Моль облезлая, так ее дразнили классе в шестом, наверное. К десятому сжалились и дразнить перестали, но к этому времени Маруся уже сама была совершенно твердо уверена, что она “облезлая моль” и “серая мышь”. Непонятно, помешала ей в жизни именно эта уверенность или помешало что-то вовсе другое, но как-то ничего у нее не складывалось так, как хотелось в юности.
В далекой юности, когда ее дразнили “облезлой молью” и “серой мышью”.
Человек на противоположном тротуаре замедлил шаг и пропустил ее вперед. Сумка мешала ему, и было очень непривычно держать в руках что-то объемное и неудобное, да еще эти луковые перья!..
В местной школе сегодня торжественный вечер. Она тоже направляется туда. Поспешает. Бережет прическу. И шлейф заморских духов летит за ней в сыром и плотном воздухе. Он уже встретил не одну такую поспешающую барышню, пока таскался с этой идиотской сумкой вокруг этой идиотской школы.

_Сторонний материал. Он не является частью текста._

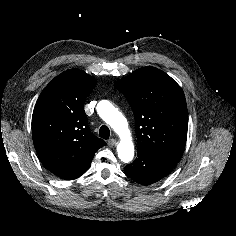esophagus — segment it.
Masks as SVG:
<instances>
[{"label": "esophagus", "instance_id": "obj_1", "mask_svg": "<svg viewBox=\"0 0 236 236\" xmlns=\"http://www.w3.org/2000/svg\"><path fill=\"white\" fill-rule=\"evenodd\" d=\"M117 144V141H116V139H109L108 140V145L110 146V147H113V146H115Z\"/></svg>", "mask_w": 236, "mask_h": 236}]
</instances>
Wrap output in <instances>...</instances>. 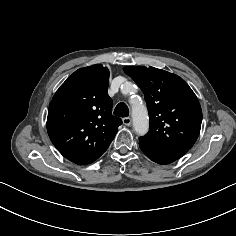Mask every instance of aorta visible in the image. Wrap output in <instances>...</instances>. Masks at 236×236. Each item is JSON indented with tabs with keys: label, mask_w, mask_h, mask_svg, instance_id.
I'll use <instances>...</instances> for the list:
<instances>
[{
	"label": "aorta",
	"mask_w": 236,
	"mask_h": 236,
	"mask_svg": "<svg viewBox=\"0 0 236 236\" xmlns=\"http://www.w3.org/2000/svg\"><path fill=\"white\" fill-rule=\"evenodd\" d=\"M132 119L134 130L138 135H144L148 131V114L143 104H137L132 107Z\"/></svg>",
	"instance_id": "obj_1"
}]
</instances>
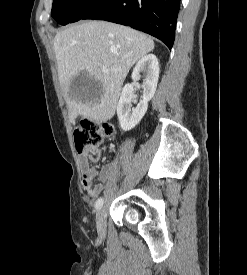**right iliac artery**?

Сегодня у всех были дела поблизости от школы. И у него тоже.
Не удержавшись, он сунул руку в недра влажного и холодного сумочного нейлона, под луковые перья, и нащупал удобно и плотно лежащее вороненое тело пистолета. Под курткой пистолет ему мешал. В сумке ему тоже не место, но он потом его поудобнее переложит.
Неизвестно, как все остальные, а он свое сегодняшнее дело обязательно сделает.
Один выстрел. Только и всего.
* * *— Смотри, смотри — неужели это Потапов приехал?!
— Где?! Где Потапов?!
— Да тише ты, не ори!
— Да вон смотри! Ты что, не узнаешь его?!
— А мне тоже говорили, что он будет, но я даже…
— Он же ни разу не приезжал за все пятнадцать лет!..
— А зачем ему приезжать, на тебя посмотреть, что ли?
— Да тихо, говорю же!.. Неприлично, вы что, не понимаете?!
— Да ладно, можно подумать, что он нас слышит! Ему до нас и дела-то никакого нет!
— Ему, может, и нет, а охране есть! Вон косится!.. Моментально в морду даст!
Потапов услышал, как охранник за его спиной тихонько хмыкнул. Такие диалоги-монологи, а также более широкоформатные обсуждения — с тем или иным отклонением от услышанного текста они выслушивали регулярно.